Festakt zum 100. Geburtstag Walter Scheels
Festakt zum Walter Scheels 100. Geburtstag im Landtag Nordrhein-Westfalen

Festakt zu Walter Scheels 100. Geburtstag im Landtag Nordrhein-Westfalen

© Janine Schmitz, photothek

Nur wenige haben die deutsche Nachkriegspolitik in ähnlichem Maße geprägt wie Walter Scheel: Die Reform der FDP zur modernen Partei, die europäische Einigung und auch die deutsche Einheit hat der große Liberale gestaltet und vorbereitet. Die Friedrich-Naumann-Stiftung für die Freiheit und die Fraktion der Freien Demokraten im Landtag Nordrhein-Westfalen nahmen den 100. Geburtstag Walter Scheels zum Anlass, seine Lebensleistung zu würdigen und an die Meilensteine seiner Politik zu erinnern.

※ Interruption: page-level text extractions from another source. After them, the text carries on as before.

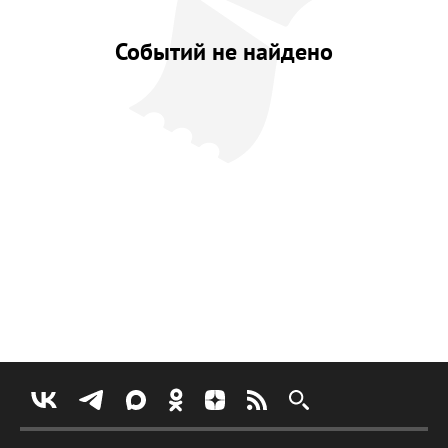
Событий не найдено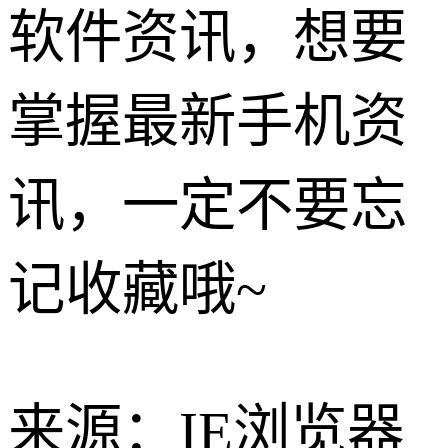
软件资讯，想要
掌握最新手机资
讯，一定不要忘
记收藏哦~
来源：IE浏览器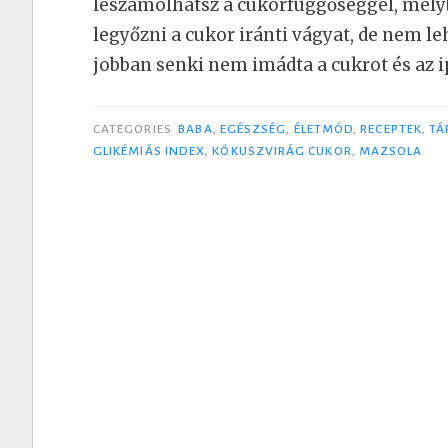
leszámolhatsz a cukorfüggőséggel, mely
legyőzni a cukor iránti vágyat, de nem le
jobban senki nem imádta a cukrot és az 
CATEGORIES
BABA
,
EGÉSZSÉG
,
ÉLETMÓD
,
RECEPTEK
,
TÁ
GLIKÉMIÁS INDEX
,
KÓKUSZVIRÁG CUKOR
,
MAZSOLA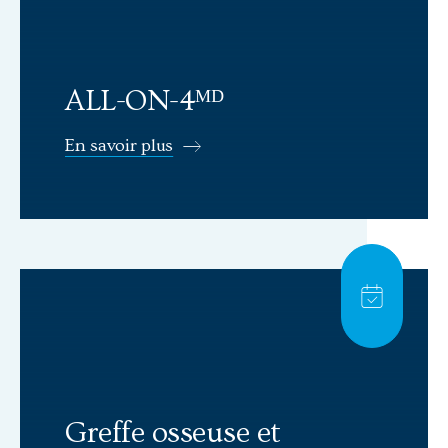
ALL-ON-4ᴹᴰ
En savoir plus
En savoir plus: Greffe osseuse et élévation sinusale
card_tile.
Greffe osseuse et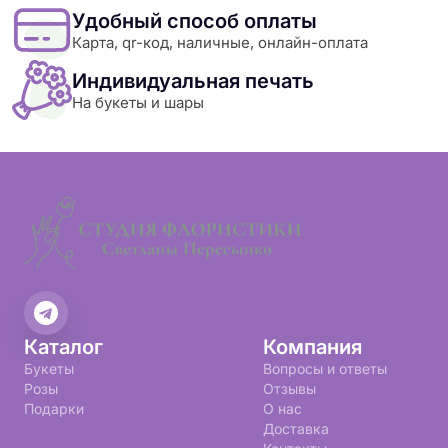
Удобный способ оплаты
Карта, qr-код, наличные, онлайн-оплата
Индивидуальная печать
На букеты и шары
Каталог
Компания
Букеты
Вопросы и ответы
Розы
Отзывы
Подарки
О нас
Доставка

„Nichts geschieht ohne Risiko, aber ohne Risiko geschieht auch nichts“, ist eine viel zitierte Maxime des ehemaligen Außenministers, Bundespräsidenten und FDP-Vorsitzenden Walter Scheel. Der Mut zum Risiko und der Wille zu gestalten hatten den großen Liberalen zu einem der bedeutendsten und wirkungsreichsten deutschen Politiker der jungen Bundesrepublik werden lassen. Für seinen Mut, das zeigte sich beim Festakt zu Walter Scheels 100. Geburtstag im nordrhein-westfälischen Landtag, wird Scheel bis heute bewundert.

So begrüßte André Kuper, Präsident des nordrhein-westfälischen Landtags, die Gäste mit den Worten, Scheel habe zu den Politikern gehört, die sich nicht nach der Meinung anderer ausrichteten, sondern die fest zu ihren Überzeugungen standen. Liberalität, Ausgewogenheit und Führungsstärke waren Scheels große Fähigkeiten, die angesichts der humanitären Not auf dem Mittelmeer und des sich ausbreitenden Antisemitismus auch heute noch dringend benötigt werden. Denn, so Kuper, wie Scheel „sind auch wir der Freiheit verpflichtet“.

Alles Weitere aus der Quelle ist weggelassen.